**Page images and extracted text**.

========================================

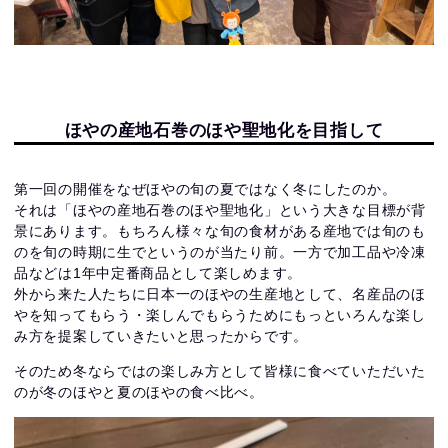
ほやの産地石巻のほや聖地化を目指して
第一回の開催をなぜほやの旬の夏ではなく冬にしたのか。
それは「ほやの産地石巻のほや聖地化」という大きな目標が背
景にあります。もちろん様々な旬の食材がある産地では旬のも
のを旬の時期に生でというのが当たり前。一方で加工品や冷凍
品などは1年中定番商品として楽しめます。
外から来た人たちに日本一のほやの生産地として、名産品のほ
やを知ってもらう・楽しんでもらうためにもっといろんな楽し
み方を提案していきたいと思ったからです。
そのため冬ならではの楽しみ方として皆様に食べていただいた
のが冬のほやと夏のほやの食べ比べ。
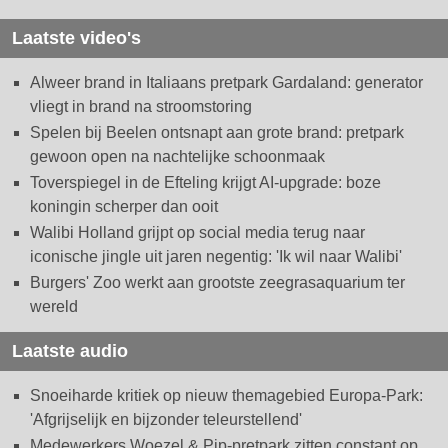
Laatste video's
Alweer brand in Italiaans pretpark Gardaland: generator
vliegt in brand na stroomstoring
Spelen bij Beelen ontsnapt aan grote brand: pretpark
gewoon open na nachtelijke schoonmaak
Toverspiegel in de Efteling krijgt AI-upgrade: boze
koningin scherper dan ooit
Walibi Holland grijpt op social media terug naar
iconische jingle uit jaren negentig: 'Ik wil naar Walibi'
Burgers' Zoo werkt aan grootste zeegrasaquarium ter
wereld
Laatste audio
Snoeiharde kritiek op nieuw themagebied Europa-Park:
'Afgrijselijk en bijzonder teleurstellend'
Medewerkers Woezel & Pip-pretpark zitten constant op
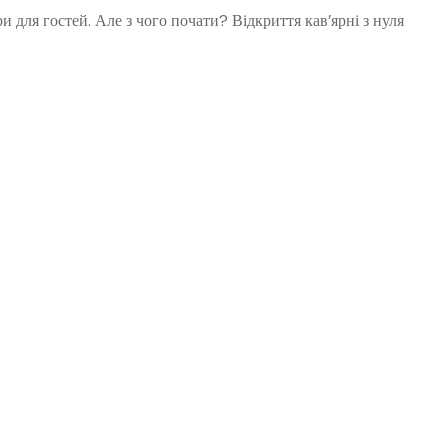
 для гостей. Але з чого почати? Відкриття кав’ярні з нуля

========================================

**Task instructions**. Output every entry verbatim but skip the pictures.

**Answer area**.
ほやの産地石巻のほや聖地化を目指して
第一回の開催をなぜほやの旬の夏ではなく冬にしたのか。
それは「ほやの産地石巻のほや聖地化」という大きな目標が背
景にあります。もちろん様々な旬の食材がある産地では旬のも
のを旬の時期に生でというのが当たり前。一方で加工品や冷凍
品などは1年中定番商品として楽しめます。
外から来た人たちに日本一のほやの生産地として、名産品のほ
やを知ってもらう・楽しんでもらうためにもっといろんな楽し
み方を提案していきたいと思ったからです。
そのため冬ならではの楽しみ方として皆様に食べていただいた
のが冬のほやと夏のほやの食べ比べ。
Laatste video's
Alweer brand in Italiaans pretpark Gardaland: generator
vliegt in brand na stroomstoring
Spelen bij Beelen ontsnapt aan grote brand: pretpark
gewoon open na nachtelijke schoonmaak
Toverspiegel in de Efteling krijgt AI-upgrade: boze
koningin scherper dan ooit
Walibi Holland grijpt op social media terug naar
iconische jingle uit jaren negentig: 'Ik wil naar Walibi'
Burgers' Zoo werkt aan grootste zeegrasaquarium ter
wereld
Laatste audio
Snoeiharde kritiek op nieuw themagebied Europa-Park:
'Afgrijselijk en bijzonder teleurstellend'
Medewerkers Woezel & Pip-pretpark zitten constant op
 для гостей. Але з чого почати? Відкриття кав’ярні з нуля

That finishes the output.